## What is expected:
The lines below that include the word "chevron" are to be reported.

▬▬▬▬▬▬▬▬▬▬

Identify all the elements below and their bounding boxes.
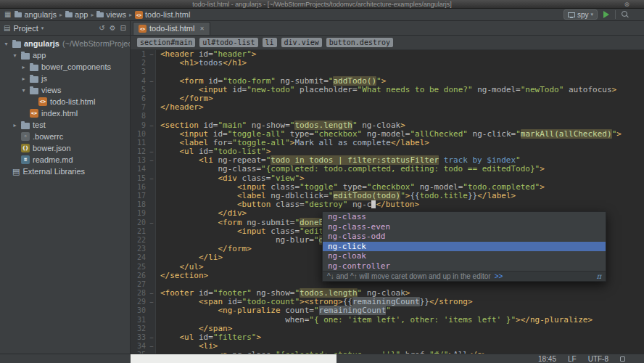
- fold-icon[interactable]: −: [148, 50, 156, 59]
- line-number: 16: [131, 183, 148, 192]
- tree-chevron-icon[interactable]: ▾: [3, 41, 9, 47]
- breadcrumb-item[interactable]: angularjs: [15, 10, 57, 19]
- fold-icon[interactable]: −: [148, 147, 156, 156]
- folder-icon: [21, 123, 30, 129]
- fold-gutter: [148, 253, 156, 262]
- fold-gutter: [148, 183, 156, 192]
- fold-gutter: [148, 68, 156, 76]
- editor-breadcrumb-chip[interactable]: section#main: [137, 38, 195, 47]
- completion-item[interactable]: ng-controller: [323, 261, 606, 272]
- search-icon[interactable]: [622, 11, 629, 19]
- refresh-icon[interactable]: ↺: [99, 24, 104, 32]
- tree-item-external-libraries[interactable]: ▤External Libraries: [0, 166, 130, 177]
- completion-item[interactable]: ng-class-odd: [323, 232, 606, 242]
- encoding-indicator[interactable]: UTF-8: [588, 355, 608, 363]
- fold-icon[interactable]: −: [148, 298, 156, 306]
- close-icon[interactable]: ⊗: [624, 0, 629, 9]
- project-tree: ▾angularjs (~/WebStormProjects▾app▸bower…: [0, 38, 130, 177]
- fold-icon[interactable]: −: [148, 219, 156, 227]
- project-panel-icon[interactable]: ▤: [4, 24, 10, 32]
- completion-item[interactable]: ng-cloak: [323, 251, 606, 261]
- tree-chevron-icon[interactable]: ▾: [20, 87, 27, 94]
- code-line[interactable]: 2 <h1>todos</h1>: [131, 59, 644, 68]
- tree-item-readme-md[interactable]: ≡readme.md: [0, 154, 130, 166]
- tree-item-index-html[interactable]: <>index.html: [0, 107, 130, 119]
- caret-position[interactable]: 18:45: [538, 355, 556, 363]
- collapse-all-icon[interactable]: ⊟: [120, 24, 126, 32]
- line-number: 25: [131, 263, 148, 272]
- hint-text: ^↓ and ^↑ will move caret down and up in…: [327, 272, 491, 280]
- fold-icon[interactable]: −: [148, 289, 156, 298]
- tree-item-bower-json[interactable]: {}bower.json: [0, 142, 130, 154]
- fold-gutter: [148, 272, 156, 280]
- divider: [615, 10, 616, 19]
- html-file-icon: <>: [139, 25, 146, 33]
- breadcrumb-item[interactable]: views: [96, 10, 126, 19]
- completion-item[interactable]: ng-click: [323, 242, 606, 252]
- lock-icon[interactable]: [620, 356, 625, 362]
- line-number: 7: [131, 103, 148, 112]
- tree-item-test[interactable]: ▸test: [0, 119, 130, 131]
- line-number: 18: [131, 200, 148, 209]
- fold-icon[interactable]: −: [148, 342, 156, 351]
- project-panel-toolbar: ↺ ⚙ ⊟: [99, 24, 126, 32]
- fold-icon[interactable]: −: [148, 174, 156, 183]
- fold-icon[interactable]: −: [148, 121, 156, 130]
- tree-item-label: app: [33, 51, 46, 60]
- hint-more-link[interactable]: >>: [495, 272, 503, 280]
- project-panel-title[interactable]: Project: [13, 24, 38, 33]
- rc-file-icon: ◦: [21, 132, 30, 141]
- editor-breadcrumb-chip[interactable]: button.destroy: [326, 38, 393, 47]
- fold-icon[interactable]: −: [148, 333, 156, 342]
- fold-icon[interactable]: −: [148, 156, 156, 165]
- fold-gutter: [148, 200, 156, 209]
- code-area[interactable]: 1−<header id="header">2 <h1>todos</h1>34…: [131, 50, 644, 362]
- breadcrumb-item[interactable]: app: [65, 10, 88, 19]
- tab-todo-list-html[interactable]: <> todo-list.html ✕: [133, 22, 210, 35]
- tree-item-label: js: [41, 74, 47, 83]
- tree-item--bowerrc[interactable]: ◦.bowerrc: [0, 131, 130, 142]
- panels-icon[interactable]: ▦: [4, 11, 11, 18]
- tree-item-js[interactable]: ▸js: [0, 73, 130, 84]
- folder-icon: [96, 12, 104, 17]
- tree-item-label: views: [41, 86, 62, 94]
- line-number: 28: [131, 289, 148, 298]
- line-number: 19: [131, 209, 148, 218]
- fold-gutter: [148, 209, 156, 218]
- fold-gutter: [148, 86, 156, 94]
- tree-chevron-icon[interactable]: ▸: [20, 76, 27, 82]
- completion-hint: ^↓ and ^↑ will move caret down and up in…: [323, 271, 606, 281]
- tree-chevron-icon[interactable]: ▸: [12, 122, 18, 129]
- white-strip: [131, 354, 337, 363]
- tree-item-todo-list-html[interactable]: <>todo-list.html: [0, 96, 130, 107]
- tree-item-path: (~/WebStormProjects: [62, 39, 130, 48]
- breadcrumb-item[interactable]: <>todo-list.html: [135, 10, 190, 19]
- tree-item-app[interactable]: ▾app: [0, 49, 130, 61]
- chevron-down-icon: ▾: [41, 25, 44, 31]
- line-number: 21: [131, 227, 148, 236]
- tree-item-views[interactable]: ▾views: [0, 84, 130, 96]
- tree-chevron-icon[interactable]: ▾: [12, 52, 18, 59]
- close-tab-icon[interactable]: ✕: [199, 25, 205, 32]
- editor-breadcrumb-chip[interactable]: div.view: [281, 38, 322, 47]
- tree-chevron-icon[interactable]: ▸: [20, 64, 27, 70]
- fold-icon[interactable]: −: [148, 77, 156, 86]
- run-button[interactable]: [603, 11, 609, 18]
- tree-item-label: readme.md: [33, 155, 73, 164]
- editor-breadcrumb-chip[interactable]: ul#todo-list: [199, 38, 257, 47]
- fold-gutter: [148, 236, 156, 245]
- tree-item-bower-components[interactable]: ▸bower_components: [0, 61, 130, 73]
- editor-breadcrumb-chip[interactable]: li: [263, 38, 277, 47]
- line-number: 24: [131, 253, 148, 262]
- editor-breadcrumbs: section#mainul#todo-listlidiv.viewbutton…: [131, 36, 644, 50]
- completion-item[interactable]: ng-class: [323, 212, 606, 222]
- tree-item-label: .bowerrc: [33, 132, 63, 141]
- tree-item-angularjs[interactable]: ▾angularjs (~/WebStormProjects: [0, 38, 130, 49]
- fold-gutter: [148, 316, 156, 325]
- completion-item[interactable]: ng-class-even: [323, 222, 606, 232]
- code-line[interactable]: 6 </form>: [131, 94, 644, 103]
- line-ending-indicator[interactable]: LF: [568, 355, 577, 363]
- settings-icon[interactable]: ⚙: [110, 24, 116, 32]
- spy-js-button[interactable]: spy ▾: [564, 9, 598, 20]
- code-line[interactable]: 7</header>: [131, 103, 644, 112]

▬▬▬▬▬▬▬▬▬▬

## Output of the exercise:
- tree-chevron-icon[interactable]: ▾: [3, 41, 9, 47]
- tree-chevron-icon[interactable]: ▾: [20, 87, 27, 94]
- tree-chevron-icon[interactable]: ▸: [20, 76, 27, 82]
- tree-chevron-icon[interactable]: ▸: [12, 122, 18, 129]
- chevron-down-icon: ▾: [41, 25, 44, 31]
- tree-chevron-icon[interactable]: ▾: [12, 52, 18, 59]
- tree-chevron-icon[interactable]: ▸: [20, 64, 27, 70]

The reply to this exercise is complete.